Tuesday, February 10, 2009

Get out of jail, free

The Houston Chronicle has an article about technology at the Houston Municipal Court system. The court's computer network has been hit, hard, by a virus - the report suggests Conficker but the chief technical director for the City doesn't think so. The effects include a shutdown of the muni court on Friday, and a suspension for arrests for Class C misdemeanors.

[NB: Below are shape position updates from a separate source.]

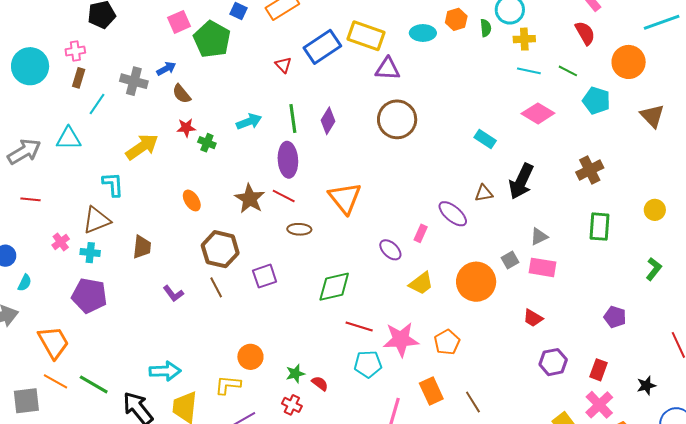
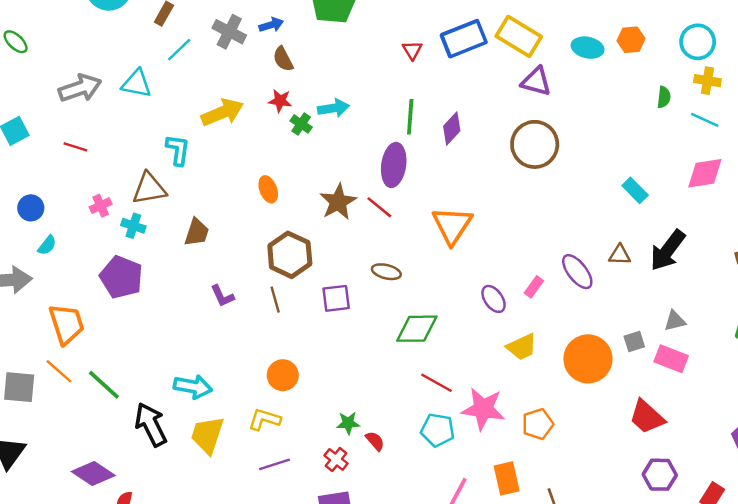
green semicircle: (486, 28) -> (664, 97), moved
pink diamond: (538, 113) -> (705, 173), turned -52
cyan arrow: (249, 122) -> (333, 108), moved
brown ellipse: (299, 229) -> (386, 272), moved
red trapezoid: (533, 318) -> (647, 417), size x1.5
orange circle: (250, 357) -> (283, 375), moved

To me it seems clear there are a number of lessons to learn:

  1. Keep your critical computers away from the Internet. There are computers which are necessary for your department to function, and then there are the computers people use for less critical purposes. Think strongly about keeping an "air gap" between your critical infrastructure and the Internet.
  2. Avoid an operating system monoculture. Another hard thing to do - it's a trade-off between being easy to manage (the Southwest Airlines approach) and being robust. Having even 20% of your computers running something other than Windows can mean the difference between an inconvenient virus attack, and shutting down your courts for the weekend.
  3. Migrate off Microsoft Windows. It's a bug-ridden virus magnet.The sooner you move away from MS Windows on your critical infrastructure machines, the sooner you become more resistant to viruses and worms.